--- GIVEN DATA Enclosed Below ---
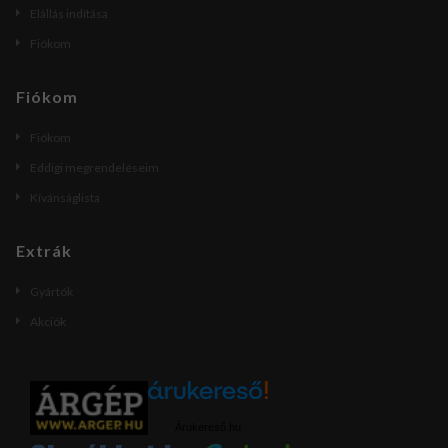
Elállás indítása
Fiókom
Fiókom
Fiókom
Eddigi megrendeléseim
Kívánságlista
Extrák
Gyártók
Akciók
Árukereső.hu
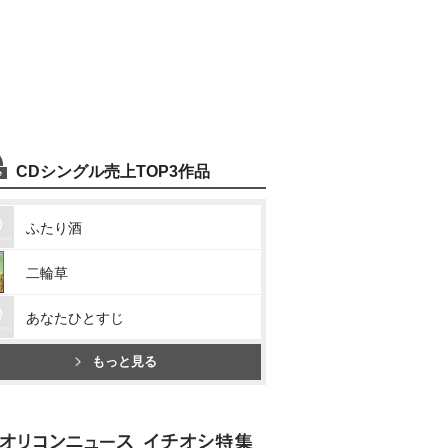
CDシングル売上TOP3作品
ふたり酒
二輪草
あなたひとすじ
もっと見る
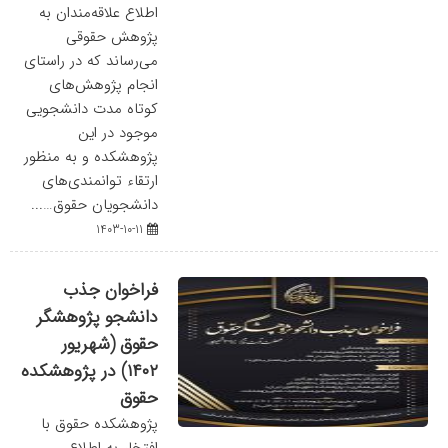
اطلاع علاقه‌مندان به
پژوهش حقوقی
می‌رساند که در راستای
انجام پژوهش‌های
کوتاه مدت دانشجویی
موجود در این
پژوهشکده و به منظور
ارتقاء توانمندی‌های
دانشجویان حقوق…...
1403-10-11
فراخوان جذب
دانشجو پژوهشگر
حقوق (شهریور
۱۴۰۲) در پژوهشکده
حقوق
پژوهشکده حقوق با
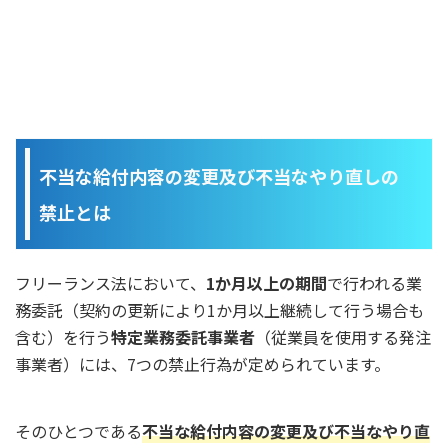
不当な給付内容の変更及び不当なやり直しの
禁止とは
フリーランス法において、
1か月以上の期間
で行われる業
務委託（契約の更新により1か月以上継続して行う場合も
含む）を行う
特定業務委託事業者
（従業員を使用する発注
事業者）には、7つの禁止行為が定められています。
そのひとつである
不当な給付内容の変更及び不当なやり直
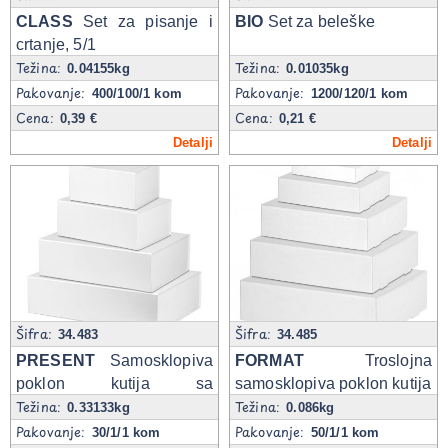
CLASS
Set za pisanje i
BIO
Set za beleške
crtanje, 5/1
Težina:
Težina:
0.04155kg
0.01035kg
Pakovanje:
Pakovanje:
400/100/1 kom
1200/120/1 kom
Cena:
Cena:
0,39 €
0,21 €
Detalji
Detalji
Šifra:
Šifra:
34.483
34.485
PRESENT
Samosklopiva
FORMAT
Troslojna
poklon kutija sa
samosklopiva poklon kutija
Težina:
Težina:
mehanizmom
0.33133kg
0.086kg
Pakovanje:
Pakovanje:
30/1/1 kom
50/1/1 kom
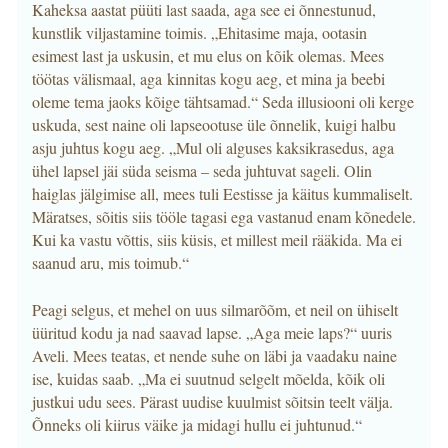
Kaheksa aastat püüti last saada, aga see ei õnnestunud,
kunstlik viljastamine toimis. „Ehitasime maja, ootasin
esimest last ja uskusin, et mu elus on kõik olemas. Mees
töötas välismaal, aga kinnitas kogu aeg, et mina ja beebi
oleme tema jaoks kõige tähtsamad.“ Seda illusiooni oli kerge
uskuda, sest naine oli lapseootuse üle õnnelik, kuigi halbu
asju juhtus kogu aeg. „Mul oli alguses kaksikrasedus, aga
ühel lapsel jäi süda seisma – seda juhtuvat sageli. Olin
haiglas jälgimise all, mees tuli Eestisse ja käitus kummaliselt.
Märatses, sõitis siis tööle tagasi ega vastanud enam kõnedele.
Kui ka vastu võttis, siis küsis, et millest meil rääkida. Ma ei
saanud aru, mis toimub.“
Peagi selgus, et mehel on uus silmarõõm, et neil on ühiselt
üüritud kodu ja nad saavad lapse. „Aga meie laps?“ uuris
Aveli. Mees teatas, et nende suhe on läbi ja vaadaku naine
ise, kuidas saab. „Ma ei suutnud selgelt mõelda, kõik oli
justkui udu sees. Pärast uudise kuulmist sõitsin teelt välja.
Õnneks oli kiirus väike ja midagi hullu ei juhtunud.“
--- End of Enclosed GIVEN DATA ---
- PROBLEM TO WORK ON: From the line containing "ise, kuidas saab." through the last line of the records, output each line exactly and nothing more.

- PROBLEM SOLUTION:
ise, kuidas saab. „Ma ei suutnud selgelt mõelda, kõik oli
justkui udu sees. Pärast uudise kuulmist sõitsin teelt välja.
Õnneks oli kiirus väike ja midagi hullu ei juhtunud.“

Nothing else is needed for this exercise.